In terms of cleaning and housework, I found the following techniques useful:
* Having an explicit listing of task triggers ("do the dishes when there are fewer than 3 clean bowls left") and externally and objectively verifiable completion states ("no dirty dishes remaining in the house, sink has been emptied and wiped out") so it's never in doubt whether something needs doing or is done (I can't go "ahhh, but I can leave the dishes for another day, right?")
* Pair chore-doing - like pair programming, but applied to dishwashing and other things. Or doing different chores in parallel with housemates while music is playing; while others are working, it's harder to slack, and it also serves a social function. I've scheduled cleaning parties with suite/house/room-mates before, though not regularly.
* Just-in-time chores; cleaning in an empty house/apartment right before company arrives for dinner. This works for me when I'm living alone; when I live with people, they don't count as "company" in my mind so it's really got to be an external visitor from some other address.
* Allowing slack, which goes along with the previous note. In my previous apartment, my bedroom was a separate room with a door that closed; I specifically made deals with myself to allow extra mess to be shoved into that room - specifically, on my bed - when company came. Therefore, the living room looked great (my bed became a pile) and my cleaning expectations were realistic and I didn't beat myself up with perfectionism. When guests left, I eventually had to sleep, so all that stuff had to go off my bed; the rule was that when I picked it up off my bed, it had to go into the right place (which was sometimes the trash). Thus, by the end of the day, I would have a clean apartment.
Now that I live in a pseudo-studio, I have two "mess drawers" that stuff sometimes gets shoved into in lieu of the top-of-bed pile. Actually, I should try putting those (or a large luggage, or something) on my bed next time so I will remember to empty them afterwards.
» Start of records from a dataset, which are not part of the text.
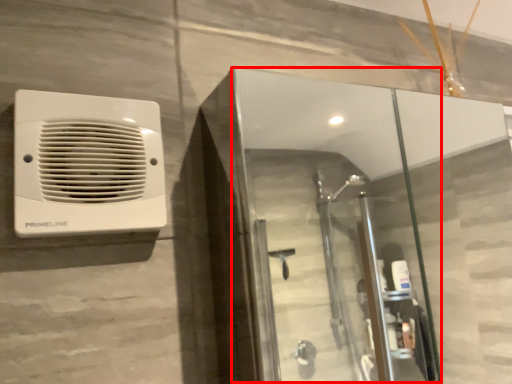 Question: From the image's perspective, what is the correct spatial relationship of screen door (annotated by the red box) in relation to home appliance?

Choices:
 (A) above
 (B) below

Answer: (B) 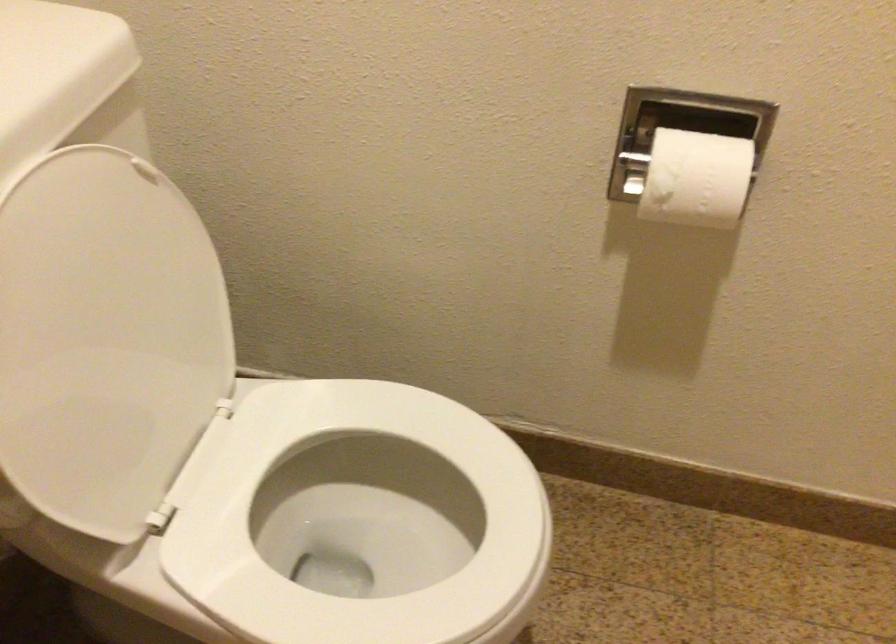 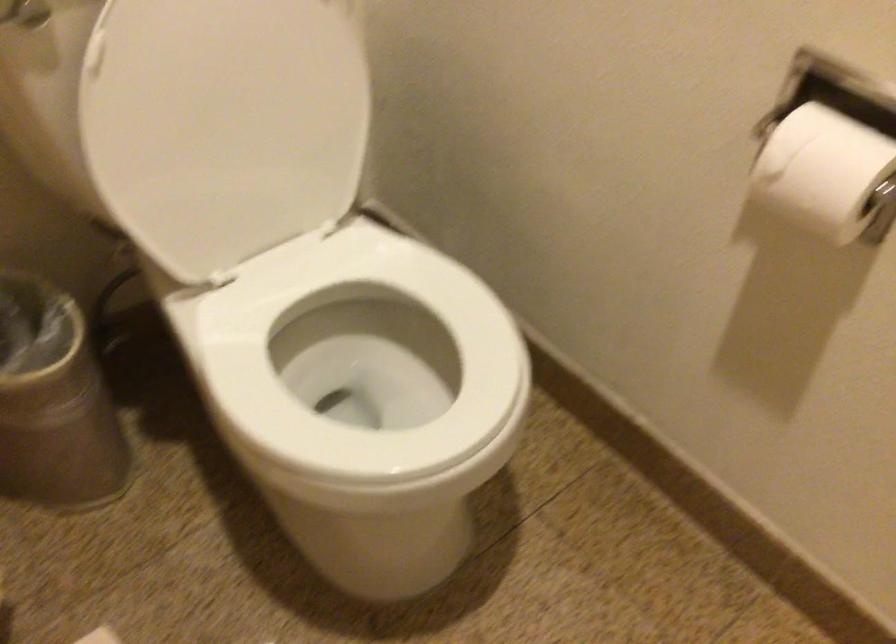 The point at (711, 175) is marked in the first image. Where is the corresponding point in the second image?

(824, 172) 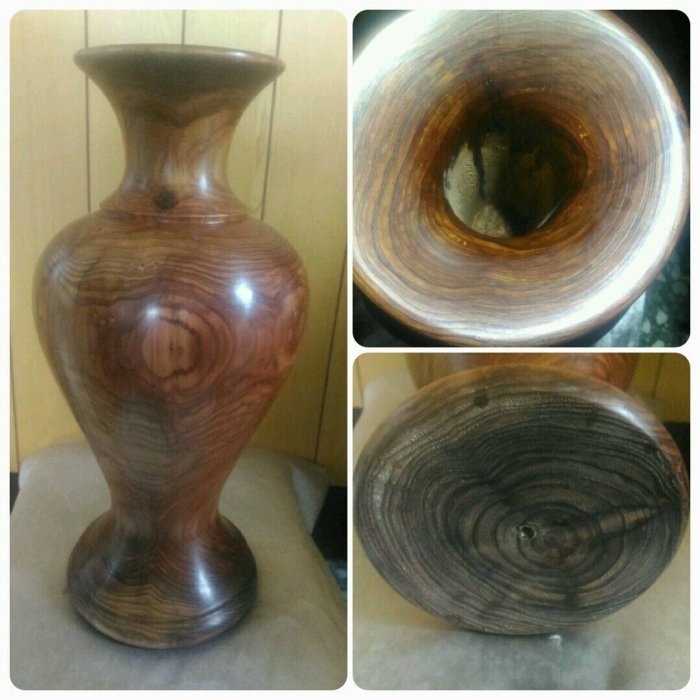 At what (x,y) coordinates should I click in order to perform the action: click on beige wall. Please return your answer as a coordinate pair (x, y). Looking at the image, I should click on (29, 370). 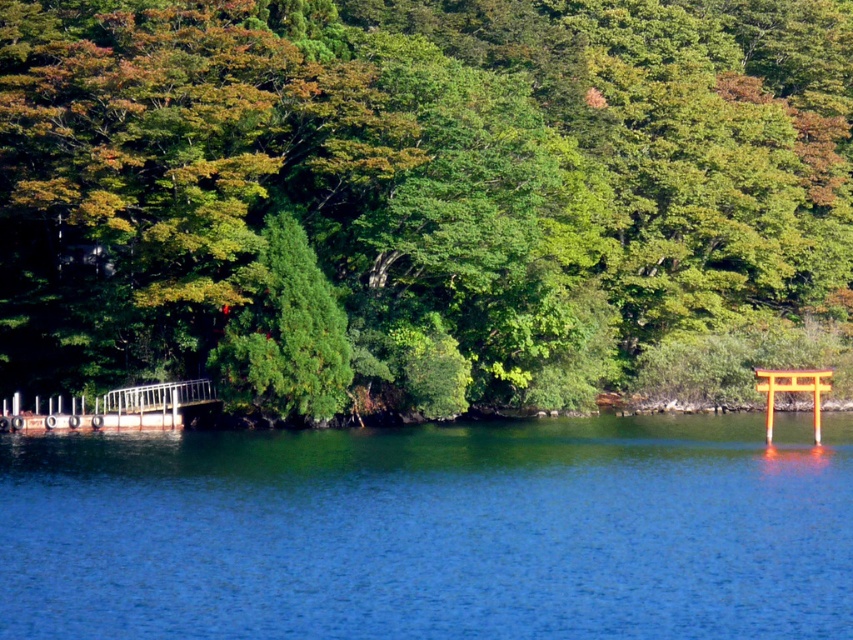 Is rusty metal dock at lower left taller than orange glossy torii gate at right?

No, rusty metal dock at lower left is not taller than orange glossy torii gate at right.

Is point (189, 380) positioned in front of point (772, 394)?

No.

The width and height of the screenshot is (853, 640). I want to click on rusty metal dock at lower left, so click(x=109, y=408).

Who is lower down, green leafy tree at center or orange glossy torii gate at right?

orange glossy torii gate at right is below.

Is point (451, 376) behind point (769, 401)?

No.

Is point (325, 132) farther from camera compared to point (770, 429)?

That is False.

The width and height of the screenshot is (853, 640). I want to click on green leafy tree at center, so click(x=415, y=192).

Between blue liquid at center and orange glossy torii gate at right, which one is positioned lower?

blue liquid at center

Between blue liquid at center and orange glossy torii gate at right, which one has less height?

With less height is blue liquid at center.

Locate an element on the screen. The width and height of the screenshot is (853, 640). blue liquid at center is located at coordinates (433, 531).

Image resolution: width=853 pixels, height=640 pixels. In order to click on blue liquid at center in this screenshot , I will do `click(433, 531)`. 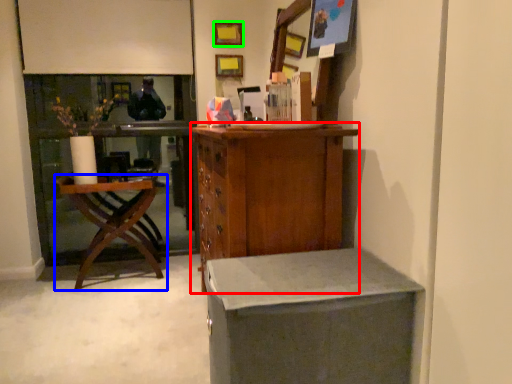 Question: Based on their relative distances, which object is nearer to cabinetry (highlighted by a red box)? Choose from chair (highlighted by a blue box) and picture frame (highlighted by a green box).

Choices:
 (A) chair
 (B) picture frame

Answer: (A) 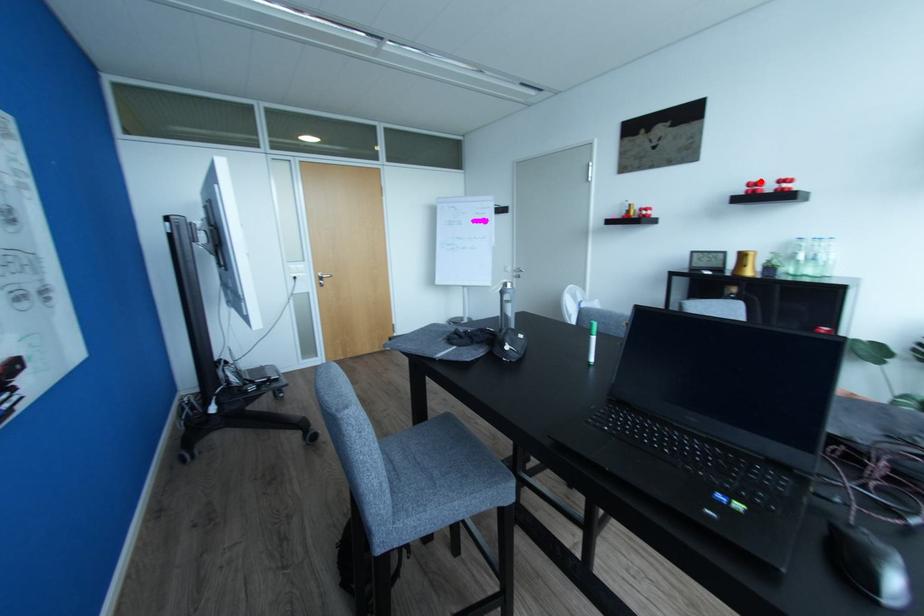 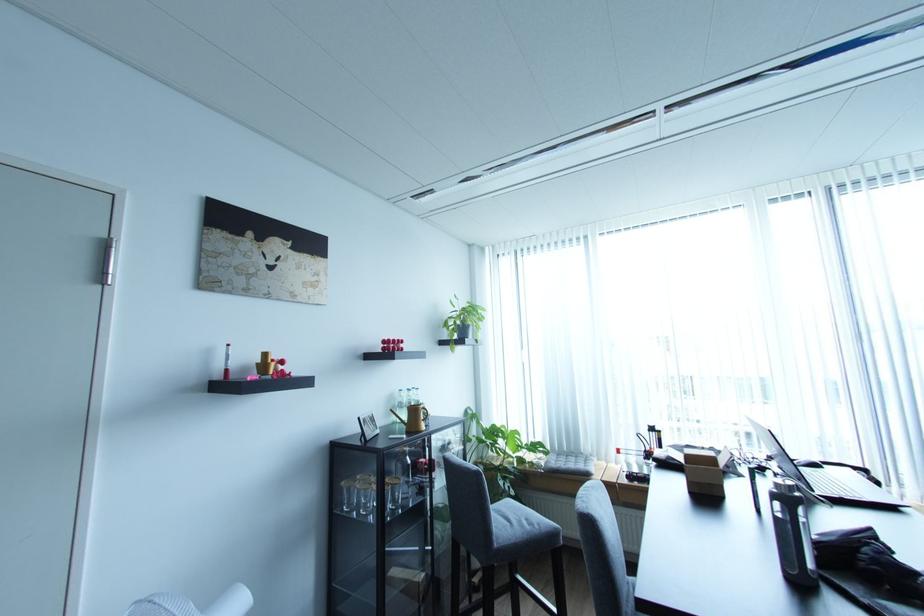 Locate, in the second image, the point that corresponds to the highlighted location in the first image.

(395, 339) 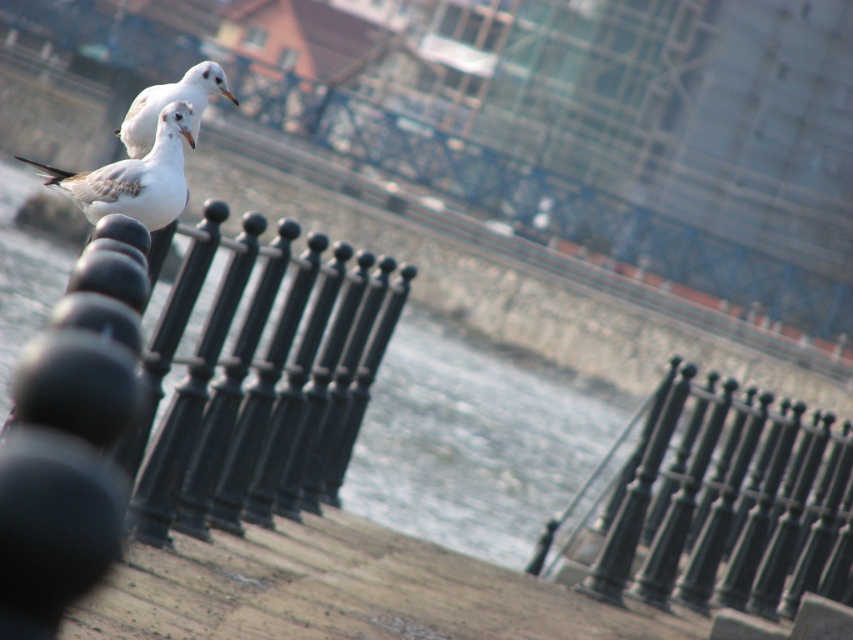 Question: Can you confirm if white feathered seagull at center is positioned below white matte seagull at upper center?

Choices:
 (A) yes
 (B) no

Answer: (B)

Question: Which object is the farthest from the white feathered seagull at center?

Choices:
 (A) white matte seagull at upper center
 (B) black metal fence at upper left

Answer: (A)

Question: Which of the following is the farthest from the observer?

Choices:
 (A) (392, 369)
 (B) (236, 99)

Answer: (A)

Question: From the image, what is the correct spatial relationship of white feathered seagull at center in relation to white matte seagull at upper center?

Choices:
 (A) above
 (B) below

Answer: (A)

Question: Is black metal fence at upper left bigger than white feathered seagull at center?

Choices:
 (A) yes
 (B) no

Answer: (A)

Question: Which object is the farthest from the black metal fence at upper left?

Choices:
 (A) white matte seagull at upper center
 (B) white feathered seagull at center

Answer: (A) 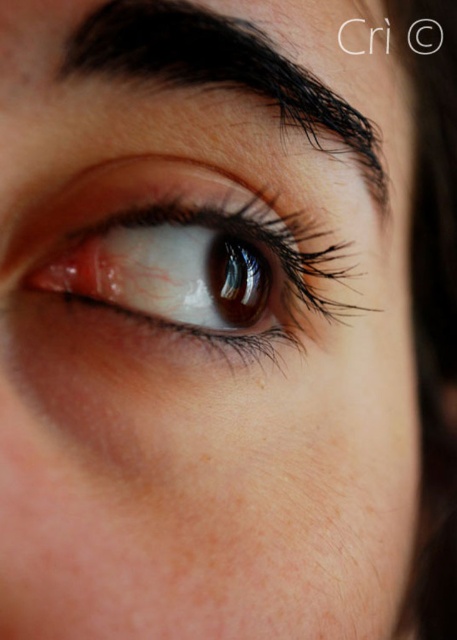 Question: Which of the following is the closest to the observer?

Choices:
 (A) coord(75,179)
 (B) coord(116,42)

Answer: (B)

Question: Which of the following is the closest to the observer?

Choices:
 (A) pos(264,61)
 (B) pos(190,273)

Answer: (A)

Question: Among these objects, which one is farthest from the camera?

Choices:
 (A) brown glossy eye at center
 (B) brown hair at upper center

Answer: (A)

Question: Can you confirm if brown glossy eye at center is thinner than brown hair at upper center?

Choices:
 (A) yes
 (B) no

Answer: (B)

Question: Considering the relative positions of brown glossy eye at center and brown hair at upper center in the image provided, where is brown glossy eye at center located with respect to brown hair at upper center?

Choices:
 (A) left
 (B) right

Answer: (A)

Question: Where is brown glossy eye at center located in relation to brown hair at upper center in the image?

Choices:
 (A) right
 (B) left

Answer: (B) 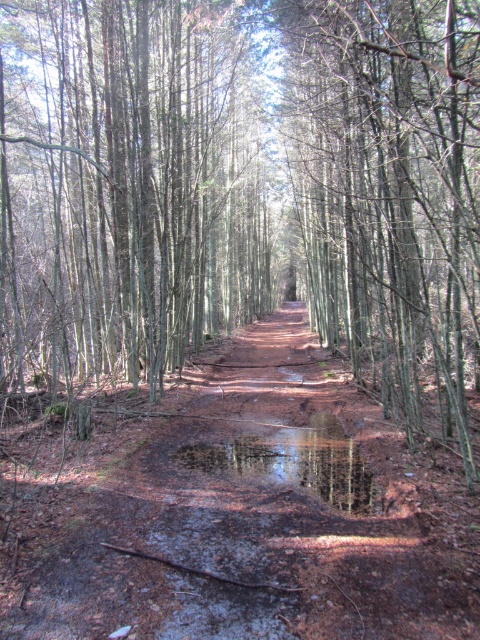 You are a hiker walking along the narrow dirt path in the forest. You notice a smooth bark tree at center and a glossy reflective puddle at center. Which object takes up more space in the scene?

The smooth bark tree at center is bigger than the glossy reflective puddle at center, so it takes up more space in the scene.

You are standing at the point closer to the viewer in the forest scene. There are two points marked on the path ahead of you at coordinates point (96, 512) and point (358, 348). Which point should you walk towards if you want to reach the one that is farther away from your current position?

You should walk towards point (358, 348) because it is farther away from your current position compared to point (96, 512) which is closer to the viewer.

You are a hiker navigating the forest path. You notice the brown dirt track at center and the smooth bark tree at center. Which object is positioned lower in the scene?

The brown dirt track at center is positioned lower than the smooth bark tree at center. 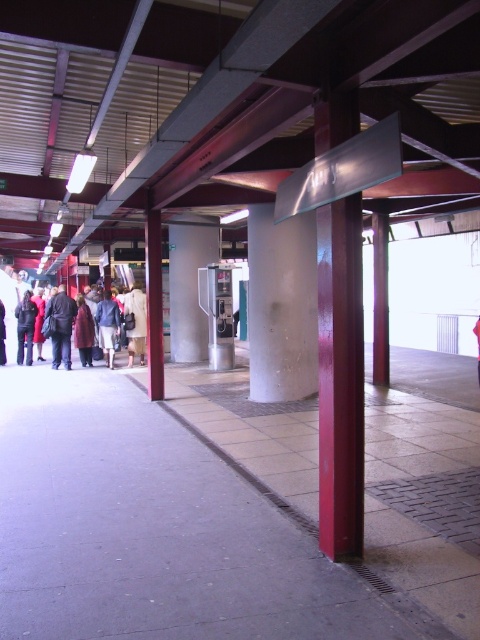 Does white concrete pillar at center have a greater height compared to dark brown leather jacket at left?

No.

Is white concrete pillar at center behind dark brown leather jacket at left?

No.

Who is more distant from viewer, (265,376) or (2,298)?

The point (2,298) is more distant.

Where is `white concrete pillar at center`? white concrete pillar at center is located at coordinates (282, 305).

Where is `glossy red pillar at center`? glossy red pillar at center is located at coordinates (340, 378).

Does glossy red pillar at center appear on the right side of light beige coat at center?

Correct, you'll find glossy red pillar at center to the right of light beige coat at center.

Does point (331, 532) lie in front of point (136, 300)?

Yes, point (331, 532) is closer to viewer.

Where is `glossy red pillar at center`? The image size is (480, 640). glossy red pillar at center is located at coordinates (340, 378).

Which is more to the right, gray concrete pavement at center or light beige coat at center?

gray concrete pavement at center is more to the right.

Does gray concrete pavement at center have a greater height compared to light beige coat at center?

No.

This screenshot has width=480, height=640. What do you see at coordinates (225, 513) in the screenshot? I see `gray concrete pavement at center` at bounding box center [225, 513].

The width and height of the screenshot is (480, 640). Find the location of `gray concrete pavement at center`. gray concrete pavement at center is located at coordinates (225, 513). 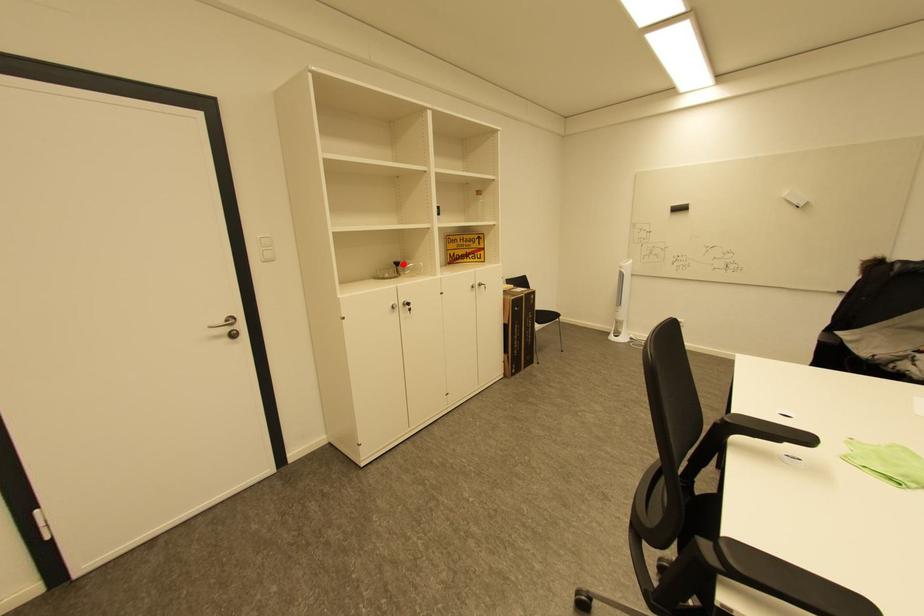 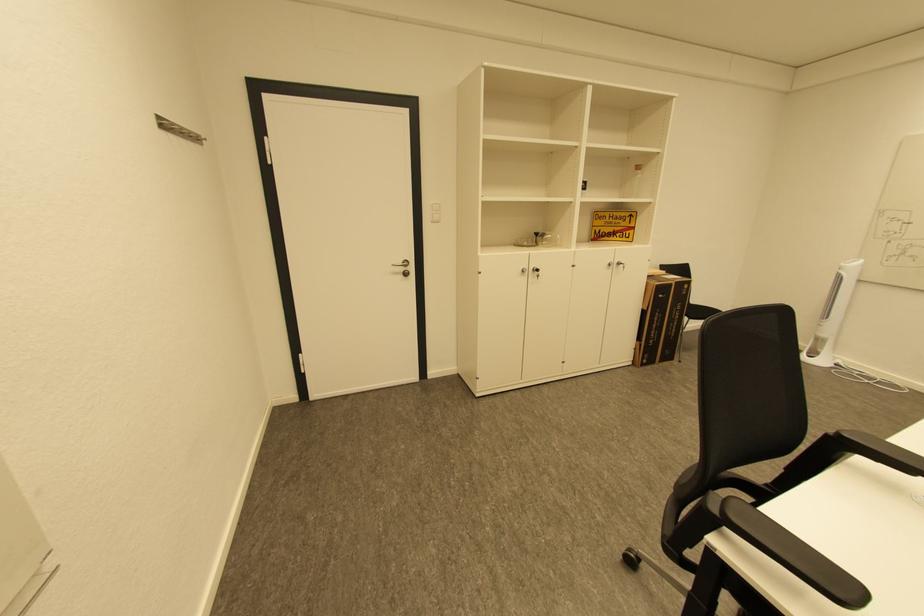 In the second image, find the point that corresponds to the highlighted location in the first image.

(543, 235) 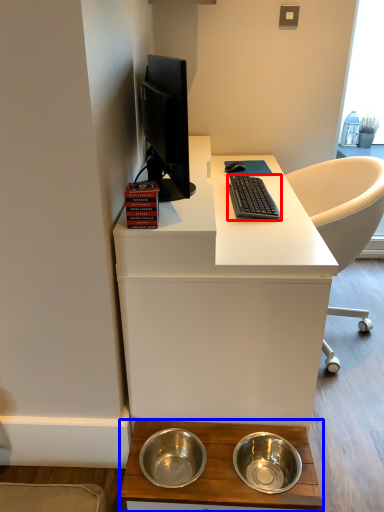 Question: Which object is further to the camera taking this photo, computer keyboard (highlighted by a red box) or desk (highlighted by a blue box)?

Choices:
 (A) computer keyboard
 (B) desk

Answer: (A) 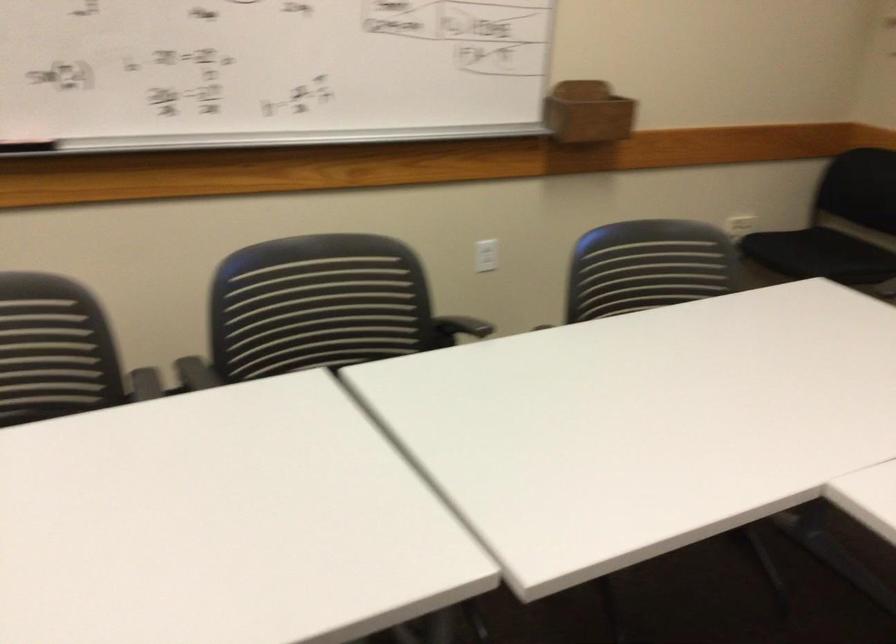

Also, chore arbitrage, which you're likely to already be doing with Leonard; list all the maintenance tasks that need to be done to maintain your household (not just cleaning, but stuff like accounting, picking up monthly train passes, etc) and for each task list (1) how important it is to you that it be done to your standards and (2) how much you like/hate doing it. Then look for ways to distribute tasks so that the "most important" tasks get done and both the actual workload and the work-dislike load stays about even. You can probably think of simple ways to make this an actual play-with-numbers thing.